Private banking, ecco tutti i nuovi trend secondo Deloitte

25 Luglio 2022, di Aleksandra Georgieva

ll contesto pandemico ha trasformato il settore del private banking, modificando le scelte di investimento dei clienti e, allo stesso tempo, incidendo sul rapporto tra cliente private e interlocutori di riferimento. Per analizzare il fenomeno, Monitor Deloitte, la practice Strategy Consulting del network Deloitte, ha realizzato una ricerca su un campione eterogeneo di clienti con un patrimonio finanziario superiore a 500 mila euro. Lo scopo era evidenziare i principali cambiamenti registrati e attesi nel rapporto con il consulente finanziario, l’evoluzione dei modelli di servizio e la ricerca di nuove soluzioni di investimento. Carlo Murolo, Leader di Monitor Deloitte, presentando il report “Sfide e Opportunità per il Private Banking italiano: il punto di vista dei clienti”, ha dichiarato:

“Il settore sta affrontando sfide cruciali, accelerando un cambiamento ormai divenuto inevitabile e legato all’evoluzione del modello relazionale, l’adozione di nuovi canali di vendita e la transizione verso il digitale”. 

Chi sono i clienti del private banking

Secondo lo studio di Deloitte, in Italia la clientela private si colloca principalmente nelle regioni del centro-nord. Nel 2021 le famiglie che presentano un patrimonio finanziario
superiore a 500 mila euro rappresentano circa il 2,6% dei nuclei familiari, e la ricchezza in loro possesso si attesta a circa il 36% di quella totale investibile.

 

Aleksandra Georgieva | Wall Street Italia

 

Secondo le stime di mercato ad oggi disponibili, la ricchezza delle famiglie italiane dovrebbe crescere mediamente del 2,4% all’anno, e generare un flusso cumulato di nuova ricchezza di circa 250 miliardi, di cui 100 miliardi dovuti all’effetto mercato.
Per il prossimo triennio, l’aspettativa è che la crescita del private banking superi quella degli altri canali distributivi, con asset gestiti che passeranno da circa 1.030 miliardi nel 2021 a circa 1.160 miliardi stimati per fine 2024 (+4% CAGR).

 

Aleksandra Georgieva | Wall Street Italia

I 4 nuovi trend del private banking

Relativamente al rapporto con il proprio consulente finanziario, i clienti private si reputano mediamente molto soddisfatti, con oltre il 90% di questi che afferma di ricevere un buon
servizio su investimenti e pianificazione finanziaria e l’86% che non ha mai pensato di cambiare consulente della propria banca primaria.

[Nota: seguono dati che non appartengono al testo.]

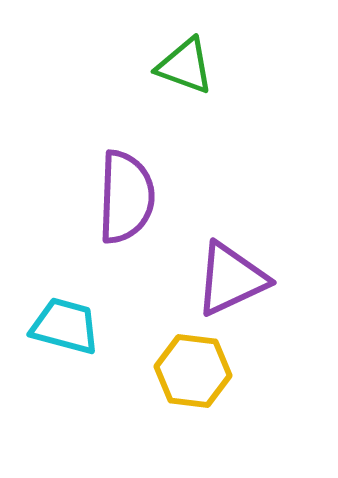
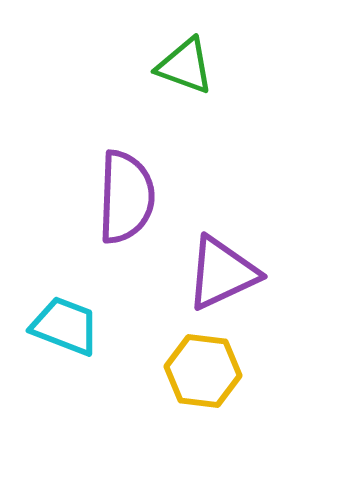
purple triangle: moved 9 px left, 6 px up
cyan trapezoid: rotated 6 degrees clockwise
yellow hexagon: moved 10 px right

I nuovi trend del private banking sono 4:

  1. Con la pandemia è aumentata l’apertura verso l’utilizzo del digitale, con il 23% dei clienti che predilige gli incontri digitali per ogni tipo di necessità.
  2. Relativamente alle innovazioni di prodotto, la clientela si mostra interessata a soluzioni di investimento che perseguono una finalità ESG: il 16% dei clienti detiene già un prodotto che rispetta tali caratteristiche in portafoglio; il 35% dei clienti ha intenzione o sta valutando con il proprio consulente la possibilità di investire.
  3. I clienti private sono pronti ad investire anche nell’economia reale: il 48% dei clienti dichiara di aver investito o di mostrare interesse in investimenti destinati a supportare la crescita delle pmi; il 54% dichiara interesse per forme di partecipazione alle privatizzazioni di aziende pubbliche italiane.
  4. Infine, per oltre il 54% dei clienti il modello di servizio delle banche dovrebbe evolvere in logica “one stop shop”, con una piattaforma integrata che garantisce al cliente la possibilità di avere accesso tramite un unico entry point a tutti i servizi di cui ha bisogno.

Ecco come si é evoluto il rapporto dei clienti con le banche

Nel contesto attuale, i clienti del private banking hanno dichiarato quanto segue in merito al loro rapporto con le banche:

  • Il 68% dichiara di essere cliente di più di una banca, siano esse banche private o banche commerciali / online
  • Il 29% di essere cliente di una sola banca private.
  • Il 3% di non avvalersi di servizi di private banking e avere una sola banca commerciale / online.

Risulta interessante notare che, nonostante la maggior parte dei clienti abbia più di una banca, il 59% di questi dichiara di avvalersi di una sola banca private, eventualmente affiancata da una o più banche commerciali / online. Questo è indicativo di come il cliente preferisca, in media, rivolgersi a un unico operatore di fiducia, almeno per i servizi di private banking.